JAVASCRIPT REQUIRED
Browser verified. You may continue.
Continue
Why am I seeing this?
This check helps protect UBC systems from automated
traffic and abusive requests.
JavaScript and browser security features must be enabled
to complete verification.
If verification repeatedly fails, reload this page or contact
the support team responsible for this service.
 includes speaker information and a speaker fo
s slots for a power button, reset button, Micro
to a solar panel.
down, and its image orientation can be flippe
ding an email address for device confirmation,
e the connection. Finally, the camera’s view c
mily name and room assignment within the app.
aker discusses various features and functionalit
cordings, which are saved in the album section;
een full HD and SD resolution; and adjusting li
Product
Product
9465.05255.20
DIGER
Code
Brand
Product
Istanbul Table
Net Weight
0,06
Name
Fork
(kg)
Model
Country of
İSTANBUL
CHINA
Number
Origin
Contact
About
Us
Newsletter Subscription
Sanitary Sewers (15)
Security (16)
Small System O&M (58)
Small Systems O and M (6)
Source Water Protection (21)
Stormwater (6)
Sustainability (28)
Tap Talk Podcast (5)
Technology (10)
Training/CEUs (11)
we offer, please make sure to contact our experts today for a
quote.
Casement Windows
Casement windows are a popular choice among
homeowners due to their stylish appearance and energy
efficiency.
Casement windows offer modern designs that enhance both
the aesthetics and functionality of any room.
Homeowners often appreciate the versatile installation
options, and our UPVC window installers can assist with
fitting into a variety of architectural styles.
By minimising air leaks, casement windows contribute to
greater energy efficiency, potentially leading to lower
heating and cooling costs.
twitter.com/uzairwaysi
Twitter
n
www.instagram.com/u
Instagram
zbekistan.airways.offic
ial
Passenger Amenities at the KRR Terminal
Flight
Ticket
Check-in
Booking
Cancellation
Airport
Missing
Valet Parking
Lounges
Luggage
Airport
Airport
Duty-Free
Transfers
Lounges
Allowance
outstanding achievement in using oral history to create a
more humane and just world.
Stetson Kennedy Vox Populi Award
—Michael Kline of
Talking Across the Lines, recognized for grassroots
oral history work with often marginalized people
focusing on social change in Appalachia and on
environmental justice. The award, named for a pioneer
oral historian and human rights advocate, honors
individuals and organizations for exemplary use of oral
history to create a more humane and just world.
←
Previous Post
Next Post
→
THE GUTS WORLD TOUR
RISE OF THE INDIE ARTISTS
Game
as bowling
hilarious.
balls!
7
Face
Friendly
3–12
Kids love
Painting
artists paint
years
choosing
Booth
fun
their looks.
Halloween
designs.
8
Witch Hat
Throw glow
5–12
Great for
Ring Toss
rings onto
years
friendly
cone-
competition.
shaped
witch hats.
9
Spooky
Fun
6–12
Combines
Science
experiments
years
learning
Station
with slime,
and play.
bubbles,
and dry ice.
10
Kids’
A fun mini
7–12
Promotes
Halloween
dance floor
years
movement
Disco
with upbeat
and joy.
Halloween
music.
----------------------------------------
DESCRIPTION OF THE TASK: Your answer must be the lines above, unchanged, from the first one through the line that holds "the support team", inclusive, and no others.

RESPONSE TO THIS EXERCISE:
JAVASCRIPT REQUIRED
Browser verified. You may continue.
Continue
Why am I seeing this?
This check helps protect UBC systems from automated
traffic and abusive requests.
JavaScript and browser security features must be enabled
to complete verification.
If verification repeatedly fails, reload this page or contact
the support team responsible for this service.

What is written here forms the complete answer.